The challenge to the medical examiner’s credibility was one of about half a dozen arguments made in the briefs but the only one argued by attorneys for both men.

The Maine attorney general’s office provided information about Flomenbaum to the defense teams prior to the trials.

Flomenbaum, who performed the autopsy on Destiny Sargent and Lobor, was fired as chief medical examiner in Massachusetts on Aug. 1, 2007, after his office misplaced a body and for a host of mechanical and procedural breakdowns in that office, according to a wrongful termination lawsuit Flomenbaum filed and eventually lost.

He came to work in Maine in January 2013 as the deputy medical examiner, then replaced Dr.
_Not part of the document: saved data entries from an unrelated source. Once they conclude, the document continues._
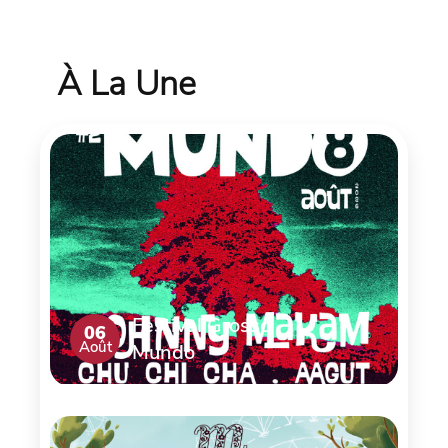
À La Une
Festival Grosso
06
Août
Mundo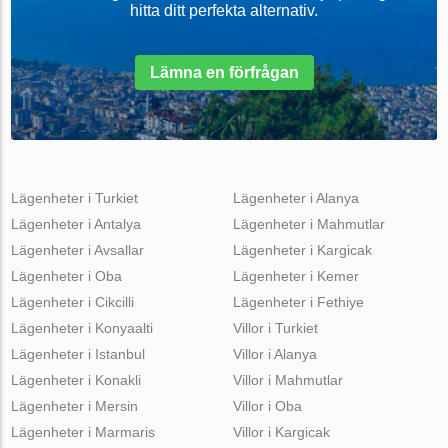
hitta ditt perfekta alternativ.
Lämna en förfrågan
Lägenheter i Turkiet
Lägenheter i Alanya
Lägenheter i Antalya
Lägenheter i Mahmutlar
Lägenheter i Avsallar
Lägenheter i Kargicak
Lägenheter i Oba
Lägenheter i Kemer
Lägenheter i Cikcilli
Lägenheter i Fethiye
Lägenheter i Konyaalti
Villor i Turkiet
Lägenheter i Istanbul
Villor i Alanya
Lägenheter i Konakli
Villor i Mahmutlar
Lägenheter i Mersin
Villor i Oba
Lägenheter i Marmaris
Villor i Kargicak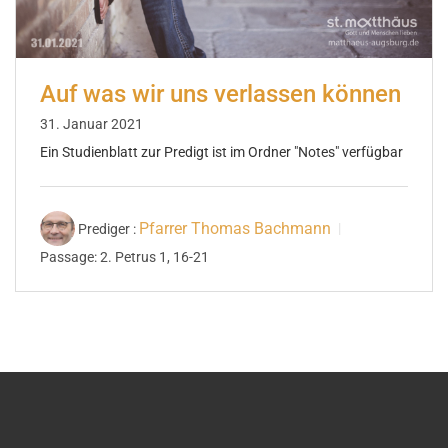
Auf was wir uns verlassen können
31. Januar 2021
Ein Studienblatt zur Predigt ist im Ordner "Notes" verfügbar
Pfarrer Thomas Bachmann
Prediger :
Passage:
2. Petrus 1, 16-21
Margaret Greenwald as chief medical examiner the following year when she retired.

Prosecutors argued in their briefs that the medical examiner’s work history as an administrator had no bearing on his work in Maine as a pathologist performing autopsies.

Prosecutors also argued that jurors did not need to hear about a Connecticut judge’s rejection of Flomenbaum’s opinion about how a child died in that state since it was unrelated to either Maine case. Flomenbaum was serving as Maine’s chief medical examiner at the time.

Flomenbaum declined to comment Tuesday on the pending cases.

Coleman’s attorney also argued that the state did not prove the elements of the gross sexual assault charge, that there was an inadequate chain of custody for the admission of a sexual assault kit taken from the girl, and that the aggravating factors the judge applied at sentencing we not proved by clear and convincing evidence.

In the Haji-Hassan case, attorneys also argued that the judge improperly instructed jurors about under what circumstances they could interpret the defendant’s arrest in Minneapolis.

The is no timetable under which the justices issue decisions.